▶ [REQUIRED ACTION] This task calls for printing every entry exactly.

▶ [TASK MATERIAL]
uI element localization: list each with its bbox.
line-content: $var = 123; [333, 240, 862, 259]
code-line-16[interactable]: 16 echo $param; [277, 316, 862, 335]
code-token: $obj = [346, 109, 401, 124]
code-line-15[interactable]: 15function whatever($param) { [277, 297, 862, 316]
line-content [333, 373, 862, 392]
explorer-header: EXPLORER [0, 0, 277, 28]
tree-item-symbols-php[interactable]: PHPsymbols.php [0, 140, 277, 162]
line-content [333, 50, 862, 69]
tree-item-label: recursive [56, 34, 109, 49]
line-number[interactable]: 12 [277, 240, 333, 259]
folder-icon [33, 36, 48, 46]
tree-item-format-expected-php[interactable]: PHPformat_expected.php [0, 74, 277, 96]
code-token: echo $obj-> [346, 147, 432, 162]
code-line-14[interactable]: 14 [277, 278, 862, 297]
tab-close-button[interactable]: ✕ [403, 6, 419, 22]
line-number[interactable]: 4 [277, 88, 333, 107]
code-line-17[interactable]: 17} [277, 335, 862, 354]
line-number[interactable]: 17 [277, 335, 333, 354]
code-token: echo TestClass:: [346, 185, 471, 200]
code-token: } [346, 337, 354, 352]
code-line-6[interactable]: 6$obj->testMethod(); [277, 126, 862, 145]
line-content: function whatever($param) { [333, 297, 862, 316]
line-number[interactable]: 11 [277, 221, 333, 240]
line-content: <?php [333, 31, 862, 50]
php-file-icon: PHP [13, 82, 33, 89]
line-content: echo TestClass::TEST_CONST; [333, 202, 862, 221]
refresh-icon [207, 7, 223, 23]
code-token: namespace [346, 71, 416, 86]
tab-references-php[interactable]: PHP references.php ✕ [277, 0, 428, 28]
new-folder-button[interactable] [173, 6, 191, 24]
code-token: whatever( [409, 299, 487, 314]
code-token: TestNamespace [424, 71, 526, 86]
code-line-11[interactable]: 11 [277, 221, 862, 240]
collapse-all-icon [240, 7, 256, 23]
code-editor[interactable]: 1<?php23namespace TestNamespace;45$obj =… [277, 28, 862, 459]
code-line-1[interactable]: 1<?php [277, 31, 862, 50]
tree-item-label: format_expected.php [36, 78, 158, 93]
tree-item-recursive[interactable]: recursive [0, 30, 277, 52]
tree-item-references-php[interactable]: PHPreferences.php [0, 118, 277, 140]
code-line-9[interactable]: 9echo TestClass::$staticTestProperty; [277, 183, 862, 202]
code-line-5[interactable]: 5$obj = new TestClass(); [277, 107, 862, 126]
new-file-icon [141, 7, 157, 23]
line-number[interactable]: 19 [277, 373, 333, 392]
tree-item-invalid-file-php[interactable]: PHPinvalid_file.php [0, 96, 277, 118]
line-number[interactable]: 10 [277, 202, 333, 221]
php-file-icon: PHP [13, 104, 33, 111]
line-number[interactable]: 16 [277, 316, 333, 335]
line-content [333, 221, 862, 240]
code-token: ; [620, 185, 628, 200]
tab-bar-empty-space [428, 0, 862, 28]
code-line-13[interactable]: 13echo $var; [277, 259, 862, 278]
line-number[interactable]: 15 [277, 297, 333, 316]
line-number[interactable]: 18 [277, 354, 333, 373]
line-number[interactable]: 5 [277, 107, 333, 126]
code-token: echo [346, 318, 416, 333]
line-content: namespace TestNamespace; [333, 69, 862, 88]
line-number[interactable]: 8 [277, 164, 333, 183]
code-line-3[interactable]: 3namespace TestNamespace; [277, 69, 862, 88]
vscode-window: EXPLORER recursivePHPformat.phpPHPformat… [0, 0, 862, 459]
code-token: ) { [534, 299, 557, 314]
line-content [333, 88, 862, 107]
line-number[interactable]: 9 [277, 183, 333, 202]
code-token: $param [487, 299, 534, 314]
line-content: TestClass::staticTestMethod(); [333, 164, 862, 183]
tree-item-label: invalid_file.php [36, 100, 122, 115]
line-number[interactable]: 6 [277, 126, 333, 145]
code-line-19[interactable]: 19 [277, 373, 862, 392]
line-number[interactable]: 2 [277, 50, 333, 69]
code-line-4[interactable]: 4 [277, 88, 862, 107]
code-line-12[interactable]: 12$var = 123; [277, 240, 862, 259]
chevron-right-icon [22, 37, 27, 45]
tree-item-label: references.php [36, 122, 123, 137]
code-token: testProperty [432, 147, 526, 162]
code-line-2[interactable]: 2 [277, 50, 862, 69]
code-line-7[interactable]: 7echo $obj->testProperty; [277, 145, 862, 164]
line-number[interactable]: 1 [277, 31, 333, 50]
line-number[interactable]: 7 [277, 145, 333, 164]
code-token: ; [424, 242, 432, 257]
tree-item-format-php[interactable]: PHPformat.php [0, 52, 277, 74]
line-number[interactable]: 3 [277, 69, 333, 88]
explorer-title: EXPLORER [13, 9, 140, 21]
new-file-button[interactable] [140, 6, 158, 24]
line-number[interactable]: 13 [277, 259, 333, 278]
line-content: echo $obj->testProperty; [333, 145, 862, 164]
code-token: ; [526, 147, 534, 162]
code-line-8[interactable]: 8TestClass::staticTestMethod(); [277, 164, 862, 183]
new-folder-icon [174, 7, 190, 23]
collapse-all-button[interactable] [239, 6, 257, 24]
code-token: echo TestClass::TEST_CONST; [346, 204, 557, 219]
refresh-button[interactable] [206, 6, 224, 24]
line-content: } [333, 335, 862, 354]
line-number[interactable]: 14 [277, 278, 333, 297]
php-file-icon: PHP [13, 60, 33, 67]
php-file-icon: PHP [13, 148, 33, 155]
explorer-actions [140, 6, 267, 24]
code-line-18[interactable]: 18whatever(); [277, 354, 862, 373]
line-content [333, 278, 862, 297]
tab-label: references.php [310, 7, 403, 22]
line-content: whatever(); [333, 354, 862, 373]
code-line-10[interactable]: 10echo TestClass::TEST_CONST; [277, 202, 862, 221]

▶ [TASK ANSWER]
uI element localization: list each with its bbox.
line-content: $var = 123; [333, 240, 862, 259]
code-line-16[interactable]: 16 echo $param; [277, 316, 862, 335]
code-token: $obj = [346, 109, 401, 124]
code-line-15[interactable]: 15function whatever($param) { [277, 297, 862, 316]
line-content [333, 373, 862, 392]
explorer-header: EXPLORER [0, 0, 277, 28]
tree-item-symbols-php[interactable]: PHPsymbols.php [0, 140, 277, 162]
line-content [333, 50, 862, 69]
tree-item-label: recursive [56, 34, 109, 49]
line-number[interactable]: 12 [277, 240, 333, 259]
folder-icon [33, 36, 48, 46]
tree-item-format-expected-php[interactable]: PHPformat_expected.php [0, 74, 277, 96]
code-token: echo $obj-> [346, 147, 432, 162]
code-line-14[interactable]: 14 [277, 278, 862, 297]
tab-close-button[interactable]: ✕ [403, 6, 419, 22]
line-number[interactable]: 4 [277, 88, 333, 107]
code-line-17[interactable]: 17} [277, 335, 862, 354]
line-number[interactable]: 17 [277, 335, 333, 354]
code-token: echo TestClass:: [346, 185, 471, 200]
code-token: } [346, 337, 354, 352]
code-line-6[interactable]: 6$obj->testMethod(); [277, 126, 862, 145]
line-content: function whatever($param) { [333, 297, 862, 316]
line-number[interactable]: 11 [277, 221, 333, 240]
line-content: <?php [333, 31, 862, 50]
php-file-icon: PHP [13, 82, 33, 89]
line-content: echo TestClass::TEST_CONST; [333, 202, 862, 221]
refresh-icon [207, 7, 223, 23]
code-token: namespace [346, 71, 416, 86]
tab-references-php[interactable]: PHP references.php ✕ [277, 0, 428, 28]
new-folder-button[interactable] [173, 6, 191, 24]
code-token: whatever( [409, 299, 487, 314]
code-token: TestNamespace [424, 71, 526, 86]
code-line-11[interactable]: 11 [277, 221, 862, 240]
collapse-all-icon [240, 7, 256, 23]
code-editor[interactable]: 1<?php23namespace TestNamespace;45$obj =… [277, 28, 862, 459]
code-line-1[interactable]: 1<?php [277, 31, 862, 50]
tree-item-label: format_expected.php [36, 78, 158, 93]
tree-item-recursive[interactable]: recursive [0, 30, 277, 52]
tree-item-references-php[interactable]: PHPreferences.php [0, 118, 277, 140]
code-line-9[interactable]: 9echo TestClass::$staticTestProperty; [277, 183, 862, 202]
code-line-5[interactable]: 5$obj = new TestClass(); [277, 107, 862, 126]
new-file-icon [141, 7, 157, 23]
line-number[interactable]: 19 [277, 373, 333, 392]
tree-item-invalid-file-php[interactable]: PHPinvalid_file.php [0, 96, 277, 118]
line-number[interactable]: 10 [277, 202, 333, 221]
php-file-icon: PHP [13, 104, 33, 111]
line-number[interactable]: 16 [277, 316, 333, 335]
line-content [333, 221, 862, 240]
code-token: ; [620, 185, 628, 200]
tab-bar-empty-space [428, 0, 862, 28]
code-line-13[interactable]: 13echo $var; [277, 259, 862, 278]
line-number[interactable]: 15 [277, 297, 333, 316]
line-number[interactable]: 18 [277, 354, 333, 373]
line-number[interactable]: 5 [277, 107, 333, 126]
code-token: echo [346, 318, 416, 333]
line-content: namespace TestNamespace; [333, 69, 862, 88]
line-number[interactable]: 8 [277, 164, 333, 183]
code-line-3[interactable]: 3namespace TestNamespace; [277, 69, 862, 88]
vscode-window: EXPLORER recursivePHPformat.phpPHPformat… [0, 0, 862, 459]
code-token: ) { [534, 299, 557, 314]
line-content [333, 88, 862, 107]
line-number[interactable]: 9 [277, 183, 333, 202]
code-token: $param [487, 299, 534, 314]
line-content: TestClass::staticTestMethod(); [333, 164, 862, 183]
tree-item-label: invalid_file.php [36, 100, 122, 115]
line-number[interactable]: 6 [277, 126, 333, 145]
code-line-19[interactable]: 19 [277, 373, 862, 392]
line-number[interactable]: 2 [277, 50, 333, 69]
code-line-4[interactable]: 4 [277, 88, 862, 107]
code-line-12[interactable]: 12$var = 123; [277, 240, 862, 259]
chevron-right-icon [22, 37, 27, 45]
tree-item-label: references.php [36, 122, 123, 137]
code-token: testProperty [432, 147, 526, 162]
code-line-2[interactable]: 2 [277, 50, 862, 69]
code-line-7[interactable]: 7echo $obj->testProperty; [277, 145, 862, 164]
line-number[interactable]: 1 [277, 31, 333, 50]
line-number[interactable]: 7 [277, 145, 333, 164]
code-token: ; [424, 242, 432, 257]
tree-item-format-php[interactable]: PHPformat.php [0, 52, 277, 74]
line-number[interactable]: 3 [277, 69, 333, 88]
explorer-title: EXPLORER [13, 9, 140, 21]
new-file-button[interactable] [140, 6, 158, 24]
line-number[interactable]: 13 [277, 259, 333, 278]
line-content: echo $obj->testProperty; [333, 145, 862, 164]
code-token: ; [526, 147, 534, 162]
code-line-8[interactable]: 8TestClass::staticTestMethod(); [277, 164, 862, 183]
new-folder-icon [174, 7, 190, 23]
collapse-all-button[interactable] [239, 6, 257, 24]
code-token: echo TestClass::TEST_CONST; [346, 204, 557, 219]
refresh-button[interactable] [206, 6, 224, 24]
line-content: } [333, 335, 862, 354]
line-number[interactable]: 14 [277, 278, 333, 297]
php-file-icon: PHP [13, 60, 33, 67]
php-file-icon: PHP [13, 148, 33, 155]
explorer-actions [140, 6, 267, 24]
code-line-18[interactable]: 18whatever(); [277, 354, 862, 373]
line-content [333, 278, 862, 297]
tab-label: references.php [310, 7, 403, 22]
line-content: whatever(); [333, 354, 862, 373]
code-line-10[interactable]: 10echo TestClass::TEST_CONST; [277, 202, 862, 221]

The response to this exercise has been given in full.